Q: I’m a small business owner and I’ve heard about the new ARC loans. How do I get approved for these loans?

A: For small-business owners, the American Recovery Capital loan seems like a silver bullet, the solution to many problems plaguing their businesses now. This new loan is designed to give viable small businesses suffering immediate financial hardship short-term financial relief from certain business debts so they can keep their doors open, maintain jobs and get their cash flow back on track.

Congress created the ARC loan with a specific purpose: easing the financial burden of established, viable small businesses. While ARC loans are not for startups, existing firms may find this six-month capital infusion will help get them through the downturn. However, the eligibility and qualifications for this loan require significant documentation from borrowers.

Here’s how it works: The loan – made by a participating SBA lender – is a deferred-payment loan of up to $35,000 to use for principal and interest payments on existing, qualifying business debt. ARC loans are 100 percent guaranteed by SBA and have no fees unless your bank requires collateral. Disbursement may be over six months followed by 12 months with no repayment of the ARC principle. Borrowers pay no interest with a five-year term for payments.

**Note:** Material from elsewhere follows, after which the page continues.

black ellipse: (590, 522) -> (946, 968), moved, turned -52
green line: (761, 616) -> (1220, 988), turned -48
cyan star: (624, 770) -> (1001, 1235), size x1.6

A viable business is a business that’s been an established, for-profit business with evidence of positive cash flow in at least one of the past two years. An analysis of financial statements that you provide in your application must verify this requirement. Future cash-flow projections for two years are also required to show that you’ll be able to generate enough revenue to meet current and future debts. Prospective borrowers must certify that they are no more than 60 days past due on any debts to be paid with ARC proceeds. An acceptable business credit score is also required.

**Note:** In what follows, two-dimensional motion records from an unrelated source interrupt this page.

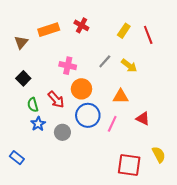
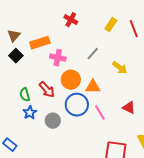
orange rectangle: (49, 30) -> (40, 43), moved
yellow arrow: (129, 66) -> (120, 68), moved
black square: (23, 78) -> (16, 56), moved
orange triangle: (121, 96) -> (93, 87), moved
pink line: (112, 124) -> (100, 113), turned -56

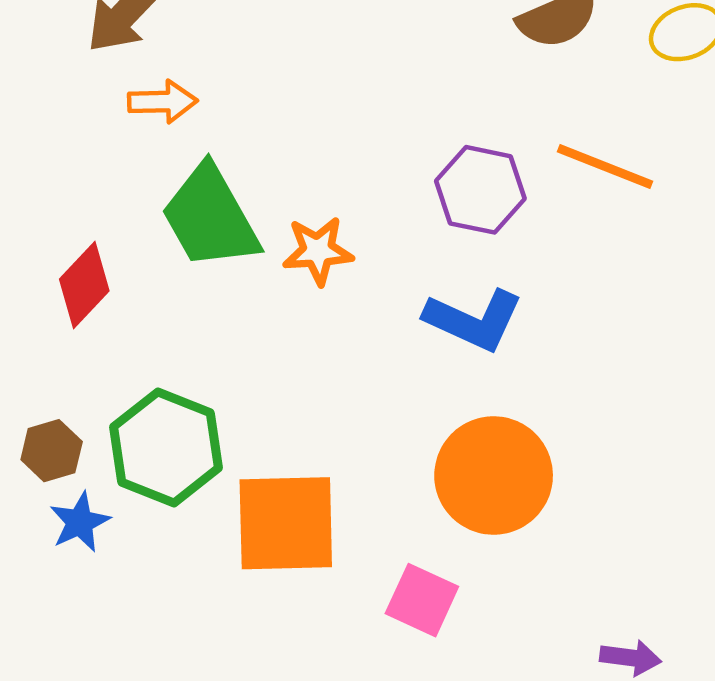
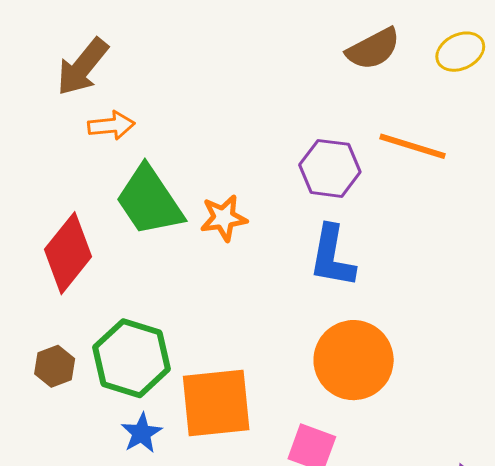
red diamond: (84, 285) -> (68, 253), size x1.4
blue L-shape: (474, 320) -> (332, 256), turned 80
blue star: (80, 522) -> (142, 433), moved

Immediate financial hardship means declining sales, frozen credit, or diffi-culty making loan payments, payroll or other business debts. Your lender will need evidence of the change in financial conditions from you, including your regular financial reports and notes

What is a qualifying small-business debt? Conventional mortgages, term and revolving lines of credit, capital leases, notes payable and credit-card obligations for small-business purposes may all be accepted, but you must be able to provide backup information. Contact SBA or go to www.sba.gov for more details, forms and templates.

Small businesses that don’t qualify or need money for working capital or other expenses besides existing debts should look at the enhancements of other SBA loans by the Recovery Act. Fees are waived on most SBA loans – from the smaller Community Express up to the Fixed Asset 504 program –and that saves you money.